# Question about the EU-bluecard



## Hamster127

Hi all.

I obtained my PhD last year in the UK in Maths. I spent about 1 year looking for a post-doctoral position, and found one in a German University. 

I now have to apply for a work permit.
There seem to be several options for it, such as the Blue card, the general non-EU work permit and the post-graduate/scientific research one.

I am not sure which to pick.

I think that the Blue card seems to be the best, but! my priority is to get the "erwerbstätigkeit gestattet" stamp on my visa, in order to take up the position.

*So my questions are these:*

Is the Blue-card for academic jobs (i.e.

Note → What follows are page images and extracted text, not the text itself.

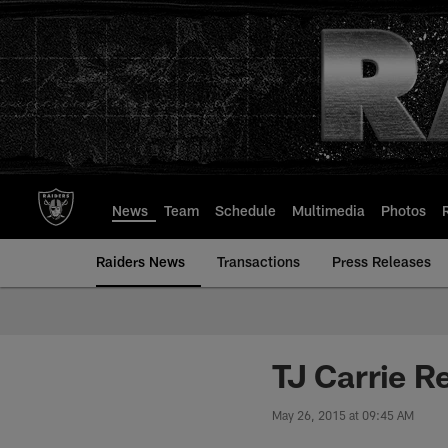
Skip
to
main
content
News
Team
Schedule
Multimedia
Photos
Raiders News
Transactions
Press Releases
TJ Carrie R
May 26, 2015 at 09:45 AM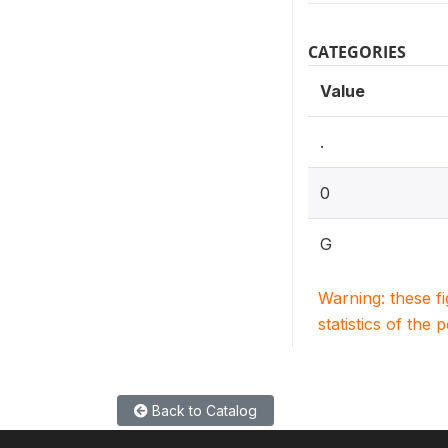
CATEGORIES
Value
.
0
G
Warning: these f
statistics of the 
Back to Catalog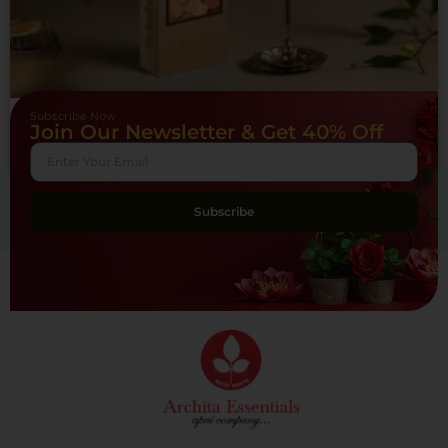
Subscribe Now
Yog Mantra Incense Sticks Sandal – (pack of 12)
Join Our Newsletter & Get 40% Off
₹
180.00
Add to cart
Subscribe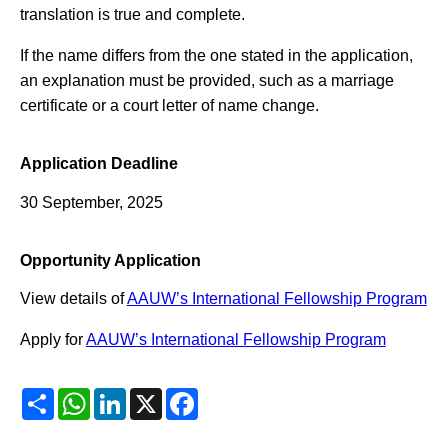
translation is true and complete.
If the name differs from the one stated in the application,
an explanation must be provided, such as a marriage
certificate or a court letter of name change.
Application Deadline
30 September, 2025
Opportunity Application
View details of
AAUW’s International Fellowship Program
Apply for
AAUW’s International Fellowship Program
Share
WhatsApp
LinkedIn
X
Facebook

Postdoc in a University) as well, or just for jobs in Industry?
Is it more difficult to obtain the Blue-card, if you have the required qualifications (i.e. is the rejection rate higher or lower, once they accept the application at the embassy).
Is "erwerbstätigkeit gestattet"?

Bonus question (and less important), if you speak fluid German, can you apply for indefinite leave to remain type visa in Germany after 21 months of having a blue card?

I have you all in advance for the help.
Cheers.


----------



## Nononymous

For a post-doc, I think you just apply for the scientific/research visa. The Blue Card is something different. But you should confirm by asking the university for assistance - you likely aren't the first foreigner they've had to deal with.


----------



## Hamster127

I did ask them, but they did not seem to know it. They said that all they cared was that I was allowed to work (i.e. that "erwerbstätigkeit gestattet" was stamped on my visa). 

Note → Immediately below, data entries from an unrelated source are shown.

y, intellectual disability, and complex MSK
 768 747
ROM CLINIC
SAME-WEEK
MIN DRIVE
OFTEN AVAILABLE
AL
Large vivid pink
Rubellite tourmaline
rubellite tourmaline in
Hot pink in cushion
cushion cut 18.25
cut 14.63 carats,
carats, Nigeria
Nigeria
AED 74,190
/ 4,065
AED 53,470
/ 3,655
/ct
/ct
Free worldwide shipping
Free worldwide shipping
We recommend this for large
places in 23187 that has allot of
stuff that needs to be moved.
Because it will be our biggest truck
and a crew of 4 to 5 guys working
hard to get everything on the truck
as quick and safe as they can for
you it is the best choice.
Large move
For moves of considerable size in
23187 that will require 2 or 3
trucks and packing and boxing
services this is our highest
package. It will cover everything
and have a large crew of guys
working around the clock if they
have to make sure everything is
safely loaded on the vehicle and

I am not the first foreigner that they had working there, but I guess they expect us to take care of it ourselves.

What is the bluecard then, if I may ask?

Anyway.
Thanks for answering.

P.S. 
Assuming they accept my application for a bluecard at the embassy, is it a good idea to do it? or is the rejection rate much higher, even if "meet the minimal requirements", so to speak.

Cheers.


----------



## ALKB

Hamster127 said:


> I did ask them, but they did not seem to know it. They said that all they cared was that I was allowed to work (i.e. that "erwerbstätigkeit gestattet" was stamped on my visa).
> 
> I am not the first foreigner that they had working there, but I guess they expect us to take care of it ourselves.
> 
> What is the bluecard then, if I may ask?
> 
> Anyway.
> Thanks for answering.
> 
> P.S.
> Assuming they accept my application for a bluecard at the embassy, is it a good idea to do it? or is the rejection rate much higher, even if "meet the minimal requirements", so to speak.
> 
> Cheers.


The Blue Card has some advantages and disadvantages when compared to a regular work permit.

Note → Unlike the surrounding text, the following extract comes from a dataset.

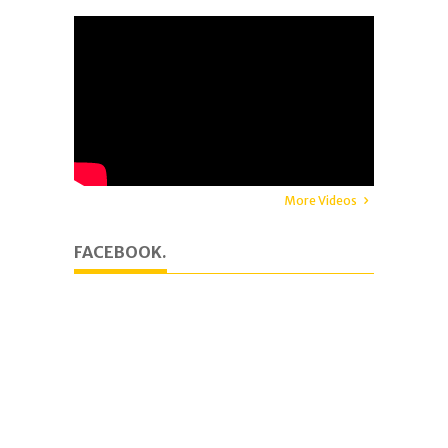
More Videos
FACEBOOK.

Advantages: spouses get instant full access to the job market and don't need to show language skills beforehand. 

Quicker path to settlement if requirements are met.

If you get married to a non-EEA national after moving to Germany, spouses can join right away without the usual two-year waiting period.

Other EU countries count years spent under BlueCard towards settlement if you have a subsequent BlueCard in that country.

Disadvantages: In the first two years you need permission from the authorities to change employer, you can't get a BlueCard from another EU country if you have spent less than 18 months on BlueCard in Germany.

Whether you qualify mostly depends on your salary level. Have a read here:

BAMF - Bundesamt für Migration und Flüchtlinge - EU Blue Card


----------



## Nononymous

I suspect this hinges on the definition of "post-doc". 

If the university is just hiring you to work in a lab or something and considers you an employee, you'll need permission to work. Either a Blue Card (if your salary is high enough) or a regular work visa will do. It's a job like any other. (The fact that they said they need to see "erwerbstätigkeit gestattet" suggests to me that this is the case.)

Alternatively, if it really is a post-doc the way I understand post-docs to be, you'd be receiving a stipend not a salary (so no need to worry about taxes) and you'd just apply for the scientific/research visa. But you're not allowed to "work" in the sense of having a regular paid job.


----------



## Hamster127

I see thank you both so very much for the replays.

Considering that they were very clear that they only thing they cared about is that I am allowed to work, I would assume that it is a regular "job", i.e. that I have to pay taxes (which will be done automatically I assume).

As such, the scientific visa is out I guess.

Since my job offer is for 2 years, and I have no intention of quitting earlier (its a great Uni), I guess that the blue card has no real disadvantages for me. I will ask the representative to whom I will submit my application to, if I qualify for the blue card. If I not, I am just as happy for the "regular" work-permit.

I guess the application documents required for both these are the same right? (From what I saw, I have to fill out the same questionnaire). 

Cheers.


----------



## pasechnik

Hello, Hamster127,

may I ask, if you finally got the Blue Card in Germany for your postdoc position?

I'm about to apply for it more or less the same situation,
but there is a strange document needed to be filled in, namely, ZAV formular.
As far as I understand this is an application for the job market, and it is said in it, that if the employer finds a "better" candidacy (which also means just a EU-citizen with the same skills),
then it has to let the job to that person. 
My employer is not sure whether admitting such a document can guarantee me a job,
but this is mainly because they have never dealt with this Blue-Card business.

Any comment would be appreciated.

Cheers.


----------